American businesses that receive payments in cryptocurrencies worth $10,000 or more will have to report those transactions to the Internal Revenue Service, the United States’ Treasury mentioned on Thursday.
This simply puts crypto-coins on the same footing as cash: the IRS says “federal law requires a person to report cash transactions of more than $10,000,” we note. By person, the tax-collection agency means “an individual, company, corporation, partnership, association, trust or estate.”
The Treasury’s announcement about Bitcoin et al just says “businesses” in its fairly vaguely worded, one-sentence announcement, though we imagine that’ll be expanded at some point to person when this is all formalized.
Why is this happening?
Uncle Sam is stepping up its efforts to regulate digital currencies, from Dogecoin to Ethereum. As part of the latest administration’s ambitious $1.8tn American Families Plan, which President Biden hopes to fund by undoing tax cuts for the rich and raising other levies, the government wants to thwart the use of cyber cash to enable financial crimes, including tax evasion.
Cryptocurrency transactions are likely to rise in importance in the next decade
“Cryptocurrency already poses a significant detection problem by facilitating illegal activity broadly including tax evasion,” the Treasury stated in a report [PDF] out today that dives into Biden’s grand plan.
“Despite constituting a relatively small portion of business income today, cryptocurrency transactions are likely to rise in importance in the next decade, especially in the presence of a broad-based financial account reporting regime.”
Right now in the United States, cryptoassets are taxed more or less as if they were property, meaning you have to report gains or losses if you exchange cryptocurrency for cash, trade one type of coin for another, use crypto for payment at a merchant, buy an NFT using cryptocurrency, and so on, according to Coindesk.
The Treasury is worried that businesses and traders can use cryptocurrencies to under-report this income.
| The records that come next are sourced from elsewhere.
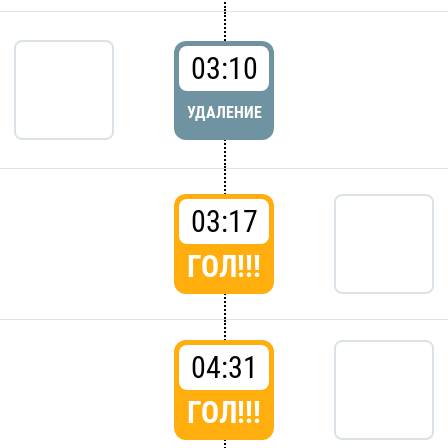
03:10
УДАЛЕНИЕ
03:17
ГОЛ!!!
04:31
ГОЛ!!!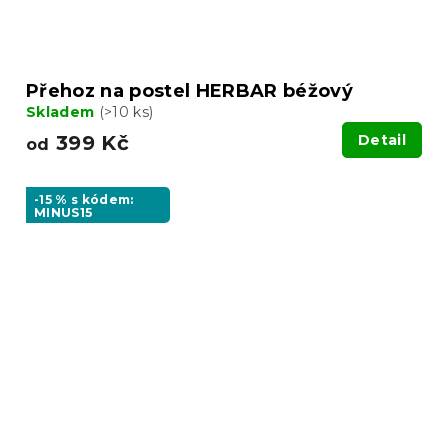
Přehoz na postel HERBAR béžový
Skladem
(>10 ks)
399 Kč
Detail
od
-15 % s kódem:
MINUS15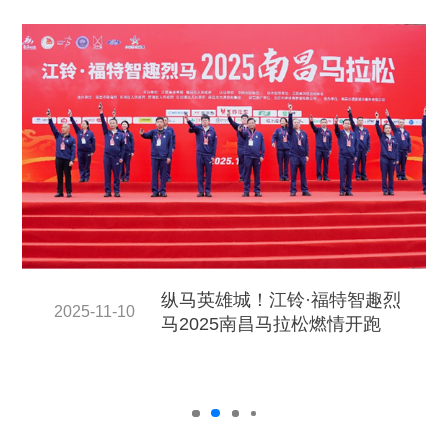
纵马英雄城！江铃·福特智趣烈
2025-11-10
马2025南昌马拉松燃情开跑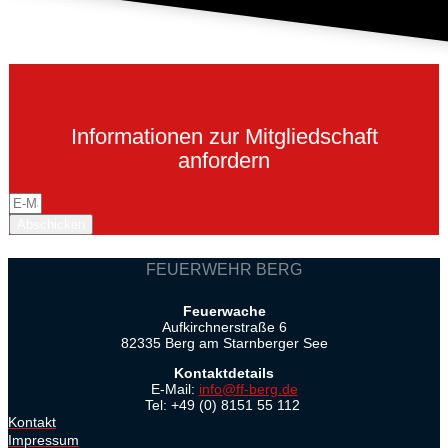
Informationen zur Mitgliedschaft
anfordern
Abschicken
FEUERWEHR BERG
Feuerwache
Aufkirchnerstraße 6
82335 Berg am Starnberger See
Kontaktdetails
E-Mail:
info@ff-berg.de
Tel: +49 (0) 8151 55 112
Kontakt
Impressum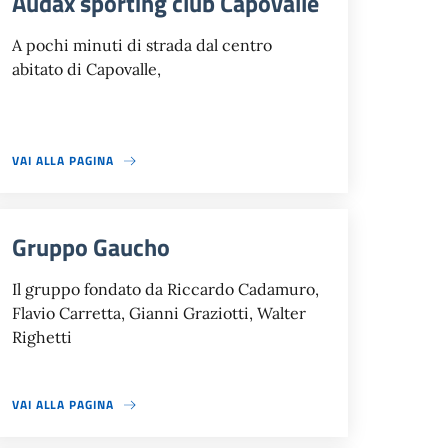
Audax sporting club Capovalle
A pochi minuti di strada dal centro
abitato di Capovalle,
VAI ALLA PAGINA
Gruppo Gaucho
Il gruppo fondato da Riccardo Cadamuro,
Flavio Carretta, Gianni Graziotti, Walter
Righetti
VAI ALLA PAGINA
“Although cryptocurrency is a small share of current business transactions, such comprehensive reporting is necessary to minimize the incentives and opportunity to shift income out of the new information reporting regime … As with cash transactions, businesses that receive cryptoassets with a fair market value of more than $10,000 would also be reported on,” it explained.
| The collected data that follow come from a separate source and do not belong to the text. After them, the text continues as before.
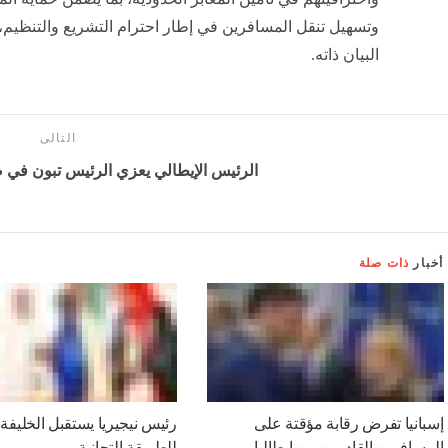
إنشر على الفيسبوك
إنشر على تويتر
تمكن أعوان المفتشية الرئيسية لفحص المسافرين بالمحطة ا
“الشيخ الحداد” بميناء بجاية، اليوم السبت، من إحباط محاولة
5195 قرصًا من نوع “سيبيتاكس “.
وجاء في بيان للمديرية العامة للجمارك، أن العملية تمت أثناء
الجمركية لباخرة قادمة من ميناء سات الفرنسي، حيث تم ح
الأقراص المحظورة ووسيلة النقل المستعملة، التي كانت مخب
داخل تجاويف مكنسة كهربائية قصد التمويه، مع توقيف المخ
وتقديمه أمام الجهات القضائية المختصة.
وتجسد هذه العملية، يضيف البيان، جاهزية أعوان الجمارك الج
واحترافيتهم في تأمين المعابر الحدودية، بما يضمن حماية ال
وتسهيل تنقل المسافرين في إطار احترام التشريع والتنظيم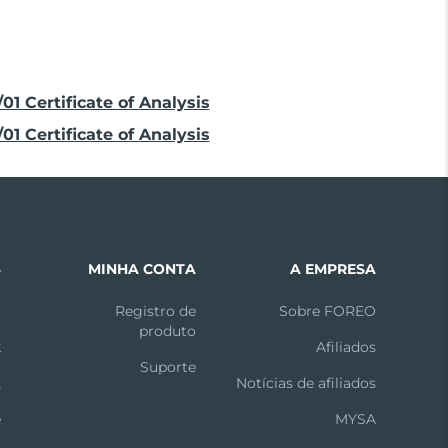
01 Certificate of Analysis
01 Certificate of Analysis
S
MINHA CONTA
A EMPRESA
m
Registro de
Sobre FOREO
produto
k
Afiliados
Suporte
X
Notícias de afiliados
e
MYSA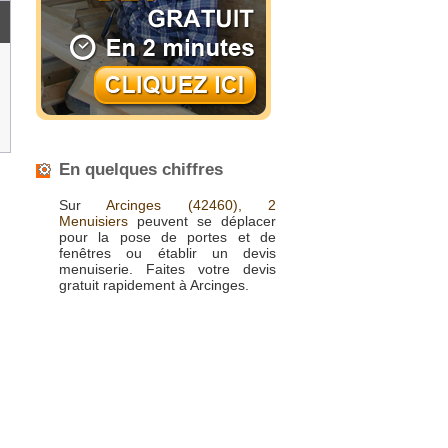
En quelques chiffres
Sur
Arcinges
(42460),
2
Menuisiers
peuvent se déplacer
pour la pose de portes et de
fenêtres ou établir un devis
menuiserie. Faites votre devis
gratuit rapidement à Arcinges.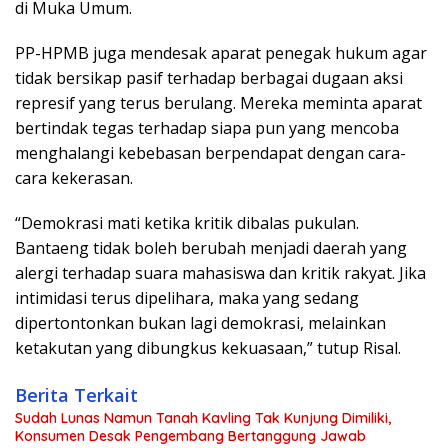
di Muka Umum.
PP-HPMB juga mendesak aparat penegak hukum agar
tidak bersikap pasif terhadap berbagai dugaan aksi
represif yang terus berulang. Mereka meminta aparat
bertindak tegas terhadap siapa pun yang mencoba
menghalangi kebebasan berpendapat dengan cara-
cara kekerasan.
“Demokrasi mati ketika kritik dibalas pukulan.
Bantaeng tidak boleh berubah menjadi daerah yang
alergi terhadap suara mahasiswa dan kritik rakyat. Jika
intimidasi terus dipelihara, maka yang sedang
dipertontonkan bukan lagi demokrasi, melainkan
ketakutan yang dibungkus kekuasaan,” tutup Risal.
Berita Terkait
Sudah Lunas Namun Tanah Kavling Tak Kunjung Dimiliki,
Konsumen Desak Pengembang Bertanggung Jawab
The cryptomarket is tumultuous, especially right now. Prices for Bitcoin, Ethereum, and others, frequently fluctuate, and have fallen sharply lately for various reasons. Even something as simple as a tweet from Elon Musk can cause the market to skyrocket or slump. Netizens who back currencies like Dogecoin hope the digital dosh will one day be used as an efficient, fast, low-power cash equivalent for buying stuff like cars, homes, clothes, computers, food, and so forth. Thus, it really shouldn’t be too much of a shock that the IRS wants to treat the coins as cash.
It’s likely that the Securities and Exchange Commission will also step in to regulate the technology; its chairman Gary Gensler has been outspoken on the need to protect investors and oversee crypto-exchanges. ®
PS: Speaking of exchanges, Robinhood this week said it will give its users “the opportunity to buy shares of companies at their IPO price, before trading on public exchanges.”